1.2. Du monde clos à l’univers infini
“Du monde clos à l’univers infini”
Alexandre Koyré, dans son ouvrage “Du monde clos à l’univers infini”, étudie le changement de vision du monde survenu entre le Moyen Âge et l’époque moderne. Il explique comment la conception aristotélicienne d’un univers hiérarchisé et clos a été remplacée par l’idée moderne d’un univers infini.
Le monde Clos
L’astronomie médiévale et antique, influencée par Aristote et Ptolémée, voit l’univers comme “cosmos” (kosmos, en grec = monde et ordre), décrit comme un “monde clos” (fermé). Le monde est conçu comme une totalité finie, limitée, ordonnée et hiérarchisé : la Terre est au centre de l’univers (géocentrisme) et les cieux sont parfaits et immuables (sans changement). Cette cosmologie vient d’Aristote, pour qui l’univers est un ensemble clos et limité, où chaque élément a une place et une fonction spécifiques, et où les lois terrestres (le monde sublunaire) et célestes (le monde supralunaire) sont distinctes.

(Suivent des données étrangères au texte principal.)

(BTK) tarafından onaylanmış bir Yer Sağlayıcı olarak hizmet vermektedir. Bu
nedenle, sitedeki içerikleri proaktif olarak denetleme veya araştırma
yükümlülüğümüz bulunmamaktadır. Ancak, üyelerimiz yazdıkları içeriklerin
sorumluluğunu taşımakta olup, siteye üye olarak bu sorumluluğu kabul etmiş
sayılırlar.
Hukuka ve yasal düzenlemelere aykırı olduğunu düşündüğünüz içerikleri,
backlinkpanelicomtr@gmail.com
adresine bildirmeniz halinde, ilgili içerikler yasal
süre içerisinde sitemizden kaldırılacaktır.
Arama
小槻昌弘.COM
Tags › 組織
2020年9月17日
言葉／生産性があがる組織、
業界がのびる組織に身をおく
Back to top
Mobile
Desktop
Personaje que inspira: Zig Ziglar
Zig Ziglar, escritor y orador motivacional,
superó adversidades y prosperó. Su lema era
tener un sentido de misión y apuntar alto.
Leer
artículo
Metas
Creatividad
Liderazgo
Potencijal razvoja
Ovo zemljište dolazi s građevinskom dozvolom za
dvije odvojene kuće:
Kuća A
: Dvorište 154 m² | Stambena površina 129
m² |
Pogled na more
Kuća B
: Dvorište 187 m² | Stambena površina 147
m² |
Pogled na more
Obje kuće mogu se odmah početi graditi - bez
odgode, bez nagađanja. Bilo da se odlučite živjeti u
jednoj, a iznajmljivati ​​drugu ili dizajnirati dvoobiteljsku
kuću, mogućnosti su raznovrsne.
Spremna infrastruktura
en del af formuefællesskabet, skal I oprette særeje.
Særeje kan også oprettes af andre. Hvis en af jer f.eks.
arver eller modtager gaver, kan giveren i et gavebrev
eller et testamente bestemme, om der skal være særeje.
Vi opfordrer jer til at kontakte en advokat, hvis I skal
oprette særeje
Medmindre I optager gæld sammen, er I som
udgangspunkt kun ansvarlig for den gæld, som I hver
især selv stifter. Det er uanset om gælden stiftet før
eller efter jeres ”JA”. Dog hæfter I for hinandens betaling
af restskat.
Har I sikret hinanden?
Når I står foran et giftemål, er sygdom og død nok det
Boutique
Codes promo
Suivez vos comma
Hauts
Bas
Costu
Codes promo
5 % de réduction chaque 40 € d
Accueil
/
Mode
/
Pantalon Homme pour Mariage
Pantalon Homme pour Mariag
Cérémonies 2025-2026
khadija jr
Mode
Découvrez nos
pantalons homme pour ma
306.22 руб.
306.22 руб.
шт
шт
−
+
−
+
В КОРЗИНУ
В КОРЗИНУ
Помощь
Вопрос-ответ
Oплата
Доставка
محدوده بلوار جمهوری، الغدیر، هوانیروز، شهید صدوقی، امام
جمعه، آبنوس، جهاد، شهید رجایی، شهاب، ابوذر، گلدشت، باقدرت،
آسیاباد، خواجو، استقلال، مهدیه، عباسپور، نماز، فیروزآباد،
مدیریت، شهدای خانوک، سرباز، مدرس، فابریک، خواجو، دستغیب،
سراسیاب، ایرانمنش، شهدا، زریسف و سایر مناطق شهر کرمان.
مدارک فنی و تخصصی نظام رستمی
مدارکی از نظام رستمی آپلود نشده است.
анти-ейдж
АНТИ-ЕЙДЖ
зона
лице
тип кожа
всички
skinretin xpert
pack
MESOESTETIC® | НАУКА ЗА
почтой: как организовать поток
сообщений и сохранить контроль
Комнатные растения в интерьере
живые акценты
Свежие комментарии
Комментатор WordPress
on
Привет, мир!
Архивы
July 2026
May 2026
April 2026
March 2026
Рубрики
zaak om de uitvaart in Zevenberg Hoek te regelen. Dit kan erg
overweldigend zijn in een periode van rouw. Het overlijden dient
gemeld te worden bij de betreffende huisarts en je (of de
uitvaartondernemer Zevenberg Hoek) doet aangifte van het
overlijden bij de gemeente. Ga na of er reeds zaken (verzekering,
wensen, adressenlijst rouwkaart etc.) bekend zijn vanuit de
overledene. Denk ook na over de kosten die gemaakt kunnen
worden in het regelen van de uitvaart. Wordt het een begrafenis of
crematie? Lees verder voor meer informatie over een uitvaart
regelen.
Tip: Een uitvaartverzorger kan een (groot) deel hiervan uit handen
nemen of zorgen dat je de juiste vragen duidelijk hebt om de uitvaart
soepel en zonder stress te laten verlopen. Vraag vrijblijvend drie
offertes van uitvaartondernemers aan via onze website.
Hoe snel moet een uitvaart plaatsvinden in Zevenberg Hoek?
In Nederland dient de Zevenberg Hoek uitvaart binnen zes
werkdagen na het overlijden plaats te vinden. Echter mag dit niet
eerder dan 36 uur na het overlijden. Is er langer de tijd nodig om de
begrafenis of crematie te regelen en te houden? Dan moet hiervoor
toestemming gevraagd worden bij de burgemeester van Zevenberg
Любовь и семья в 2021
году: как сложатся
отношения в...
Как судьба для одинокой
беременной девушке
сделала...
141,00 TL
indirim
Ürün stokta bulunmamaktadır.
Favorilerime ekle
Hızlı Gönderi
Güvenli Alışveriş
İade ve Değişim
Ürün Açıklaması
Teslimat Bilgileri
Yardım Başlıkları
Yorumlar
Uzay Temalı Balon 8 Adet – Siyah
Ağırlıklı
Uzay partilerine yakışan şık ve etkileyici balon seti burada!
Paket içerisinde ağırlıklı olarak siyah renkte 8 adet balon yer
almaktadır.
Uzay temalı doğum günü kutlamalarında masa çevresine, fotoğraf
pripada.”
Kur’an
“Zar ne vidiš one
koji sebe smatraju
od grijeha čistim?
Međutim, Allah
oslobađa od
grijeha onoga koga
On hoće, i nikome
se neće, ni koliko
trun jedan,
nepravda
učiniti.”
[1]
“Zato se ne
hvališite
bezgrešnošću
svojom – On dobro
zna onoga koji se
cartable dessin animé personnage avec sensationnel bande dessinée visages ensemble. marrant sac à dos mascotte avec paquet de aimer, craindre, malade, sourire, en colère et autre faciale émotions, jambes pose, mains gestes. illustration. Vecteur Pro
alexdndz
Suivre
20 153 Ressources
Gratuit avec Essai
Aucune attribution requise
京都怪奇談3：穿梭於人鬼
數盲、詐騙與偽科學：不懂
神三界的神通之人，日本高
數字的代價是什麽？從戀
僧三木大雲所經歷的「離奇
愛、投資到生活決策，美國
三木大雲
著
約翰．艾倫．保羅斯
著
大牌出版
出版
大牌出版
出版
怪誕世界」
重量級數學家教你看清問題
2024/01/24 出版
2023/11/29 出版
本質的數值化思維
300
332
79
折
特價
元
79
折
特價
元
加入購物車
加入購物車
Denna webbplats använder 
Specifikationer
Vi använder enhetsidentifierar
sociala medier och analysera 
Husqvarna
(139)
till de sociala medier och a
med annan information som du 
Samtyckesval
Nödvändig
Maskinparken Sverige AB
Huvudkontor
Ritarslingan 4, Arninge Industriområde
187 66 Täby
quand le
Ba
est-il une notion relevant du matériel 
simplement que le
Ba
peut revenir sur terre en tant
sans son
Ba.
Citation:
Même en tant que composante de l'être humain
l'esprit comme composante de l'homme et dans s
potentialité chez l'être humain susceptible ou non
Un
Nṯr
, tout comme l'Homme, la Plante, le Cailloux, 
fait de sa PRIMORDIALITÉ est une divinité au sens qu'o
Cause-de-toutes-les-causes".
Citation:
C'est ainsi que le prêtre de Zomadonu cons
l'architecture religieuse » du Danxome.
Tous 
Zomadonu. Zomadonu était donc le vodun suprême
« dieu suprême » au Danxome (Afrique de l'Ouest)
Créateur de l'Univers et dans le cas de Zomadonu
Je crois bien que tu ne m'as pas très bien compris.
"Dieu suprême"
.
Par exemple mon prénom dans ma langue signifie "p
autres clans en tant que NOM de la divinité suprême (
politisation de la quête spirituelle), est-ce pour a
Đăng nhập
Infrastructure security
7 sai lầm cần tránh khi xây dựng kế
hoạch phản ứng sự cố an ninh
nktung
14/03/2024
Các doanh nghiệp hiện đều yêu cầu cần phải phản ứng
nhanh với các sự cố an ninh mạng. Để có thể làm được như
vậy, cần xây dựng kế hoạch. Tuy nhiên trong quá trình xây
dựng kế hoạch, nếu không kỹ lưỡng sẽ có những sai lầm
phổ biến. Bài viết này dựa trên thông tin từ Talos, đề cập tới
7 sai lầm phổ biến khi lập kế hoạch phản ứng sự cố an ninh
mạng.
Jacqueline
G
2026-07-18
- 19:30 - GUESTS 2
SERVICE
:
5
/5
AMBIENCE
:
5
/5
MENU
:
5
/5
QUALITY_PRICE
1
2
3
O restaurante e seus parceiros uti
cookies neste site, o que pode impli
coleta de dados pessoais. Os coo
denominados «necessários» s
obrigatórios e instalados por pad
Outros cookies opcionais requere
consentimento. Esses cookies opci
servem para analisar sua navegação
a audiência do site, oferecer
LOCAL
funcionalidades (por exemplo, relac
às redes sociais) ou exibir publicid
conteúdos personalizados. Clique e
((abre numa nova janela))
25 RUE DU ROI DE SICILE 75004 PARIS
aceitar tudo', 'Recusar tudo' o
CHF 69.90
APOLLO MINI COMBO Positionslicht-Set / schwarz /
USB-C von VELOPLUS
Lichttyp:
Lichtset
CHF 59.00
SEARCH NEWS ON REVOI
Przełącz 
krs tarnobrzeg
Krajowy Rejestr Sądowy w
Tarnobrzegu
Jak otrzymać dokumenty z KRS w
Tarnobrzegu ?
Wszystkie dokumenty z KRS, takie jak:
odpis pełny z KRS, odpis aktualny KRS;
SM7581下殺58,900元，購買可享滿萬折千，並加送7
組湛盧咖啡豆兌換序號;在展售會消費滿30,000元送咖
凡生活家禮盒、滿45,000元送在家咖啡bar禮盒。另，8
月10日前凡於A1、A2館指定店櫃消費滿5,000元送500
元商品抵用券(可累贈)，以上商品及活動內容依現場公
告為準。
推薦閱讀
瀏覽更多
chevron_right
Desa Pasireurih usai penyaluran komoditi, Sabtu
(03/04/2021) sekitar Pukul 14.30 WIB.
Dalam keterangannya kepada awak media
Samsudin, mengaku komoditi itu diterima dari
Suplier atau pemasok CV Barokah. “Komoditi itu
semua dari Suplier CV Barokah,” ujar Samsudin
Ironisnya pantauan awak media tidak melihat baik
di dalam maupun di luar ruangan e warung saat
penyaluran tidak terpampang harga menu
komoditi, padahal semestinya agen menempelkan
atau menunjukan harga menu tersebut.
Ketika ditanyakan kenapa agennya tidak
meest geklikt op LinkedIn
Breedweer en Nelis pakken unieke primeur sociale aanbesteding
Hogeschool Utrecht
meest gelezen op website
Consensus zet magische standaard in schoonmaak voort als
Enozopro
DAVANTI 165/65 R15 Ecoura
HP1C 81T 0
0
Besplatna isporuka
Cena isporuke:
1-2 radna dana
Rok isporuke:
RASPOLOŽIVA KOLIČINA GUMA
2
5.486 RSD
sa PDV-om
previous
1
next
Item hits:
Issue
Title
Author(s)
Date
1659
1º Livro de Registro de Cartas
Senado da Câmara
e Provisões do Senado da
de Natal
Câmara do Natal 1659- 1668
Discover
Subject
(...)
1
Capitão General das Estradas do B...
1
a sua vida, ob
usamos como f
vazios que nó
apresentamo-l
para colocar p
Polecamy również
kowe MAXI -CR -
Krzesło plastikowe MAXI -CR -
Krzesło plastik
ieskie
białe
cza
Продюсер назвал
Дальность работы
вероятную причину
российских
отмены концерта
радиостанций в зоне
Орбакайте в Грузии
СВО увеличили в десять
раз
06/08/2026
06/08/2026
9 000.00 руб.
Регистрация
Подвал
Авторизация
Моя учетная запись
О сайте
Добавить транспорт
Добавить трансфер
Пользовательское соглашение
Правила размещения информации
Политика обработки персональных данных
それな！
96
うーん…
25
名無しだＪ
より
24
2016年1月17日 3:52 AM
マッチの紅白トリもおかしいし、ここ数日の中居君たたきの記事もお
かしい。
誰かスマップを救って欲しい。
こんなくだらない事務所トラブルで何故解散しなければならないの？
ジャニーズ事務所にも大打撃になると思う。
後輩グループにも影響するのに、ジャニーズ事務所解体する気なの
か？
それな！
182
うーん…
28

- La terre est plate et se trouve au centre du monde. Le monde sublunaire est soumis au temps qui passe et à l’imperfection.
- Au-dessus, le soleil effectue un mouvement circulaire et régulier autour de la terre tandis que les étoiles sont fixes. Le monde supralunaire est celui des Dieux et des corps éternels (comme le soleil et les étoiles).
L’Univers Infini
A partir de la renaissance, la science conçoit le monde comme un “univers infini”, homogène et non-hiérarchisé.
- Un uinvers infini : Giordano Bruno est le premier à postuler l’infinité de l’univers. Cela signifie que notre système solaire n’est donc pas unique, et qu’il existe ailleurs d’autres mondes semblables au nôtre.
- Absence de hiérarchie et homogénéité : Copernic, en plaçant le Soleil au centre de l’univers (héliocentrisme), fait de la terre une planète comme les autres. L’univers ne tourne plus autour de la Terre qui serait au centre, et elle perd sa singularité. Les mêmes lois régissent l’ensemble de l’univers, et il n’y a plus de différence entre le bas, le monde sublunaire, et le haut, le monde supralunaire.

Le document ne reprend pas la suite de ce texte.